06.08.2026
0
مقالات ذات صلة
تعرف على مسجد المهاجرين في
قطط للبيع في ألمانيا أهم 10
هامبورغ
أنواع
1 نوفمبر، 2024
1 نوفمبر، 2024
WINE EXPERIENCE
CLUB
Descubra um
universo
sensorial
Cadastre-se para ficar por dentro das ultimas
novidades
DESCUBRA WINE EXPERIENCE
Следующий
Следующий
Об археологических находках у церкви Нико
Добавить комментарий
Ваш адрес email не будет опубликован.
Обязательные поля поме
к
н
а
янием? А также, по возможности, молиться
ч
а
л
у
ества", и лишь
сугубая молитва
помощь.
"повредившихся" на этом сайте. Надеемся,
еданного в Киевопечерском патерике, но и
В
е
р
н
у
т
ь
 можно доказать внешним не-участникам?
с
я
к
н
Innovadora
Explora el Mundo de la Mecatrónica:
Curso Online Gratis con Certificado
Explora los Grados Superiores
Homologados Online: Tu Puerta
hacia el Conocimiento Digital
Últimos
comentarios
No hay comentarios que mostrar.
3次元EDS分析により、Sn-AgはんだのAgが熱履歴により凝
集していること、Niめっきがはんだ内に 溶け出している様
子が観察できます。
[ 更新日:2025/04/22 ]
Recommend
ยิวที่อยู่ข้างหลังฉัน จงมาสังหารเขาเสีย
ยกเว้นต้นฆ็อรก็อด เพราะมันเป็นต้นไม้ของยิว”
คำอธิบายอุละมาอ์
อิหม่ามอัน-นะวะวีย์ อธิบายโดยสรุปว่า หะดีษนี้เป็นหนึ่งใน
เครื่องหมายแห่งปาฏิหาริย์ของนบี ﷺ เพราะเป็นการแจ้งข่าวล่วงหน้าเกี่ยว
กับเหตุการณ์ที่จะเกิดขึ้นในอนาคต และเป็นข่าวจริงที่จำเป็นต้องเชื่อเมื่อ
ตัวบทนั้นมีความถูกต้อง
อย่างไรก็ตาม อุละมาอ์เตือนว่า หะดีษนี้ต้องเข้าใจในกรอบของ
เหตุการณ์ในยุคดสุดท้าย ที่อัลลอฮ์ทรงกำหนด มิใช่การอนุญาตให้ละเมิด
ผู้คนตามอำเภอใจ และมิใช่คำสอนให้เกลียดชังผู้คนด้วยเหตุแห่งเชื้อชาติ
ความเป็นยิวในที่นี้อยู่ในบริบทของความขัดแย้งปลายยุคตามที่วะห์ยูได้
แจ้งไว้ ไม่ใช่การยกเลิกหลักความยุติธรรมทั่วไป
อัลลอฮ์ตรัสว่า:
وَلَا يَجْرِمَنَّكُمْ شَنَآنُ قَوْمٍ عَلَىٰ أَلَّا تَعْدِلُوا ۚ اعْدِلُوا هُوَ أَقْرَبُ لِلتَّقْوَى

**PROBLEM DESCRIPTION**
Using the entries above, find all lines with "ละมาอ". Copy them.

**FINISHED EXERCISE**
คำอธิบายอุละมาอ์
อย่างไรก็ตาม อุละมาอ์เตือนว่า หะดีษนี้ต้องเข้าใจในกรอบของ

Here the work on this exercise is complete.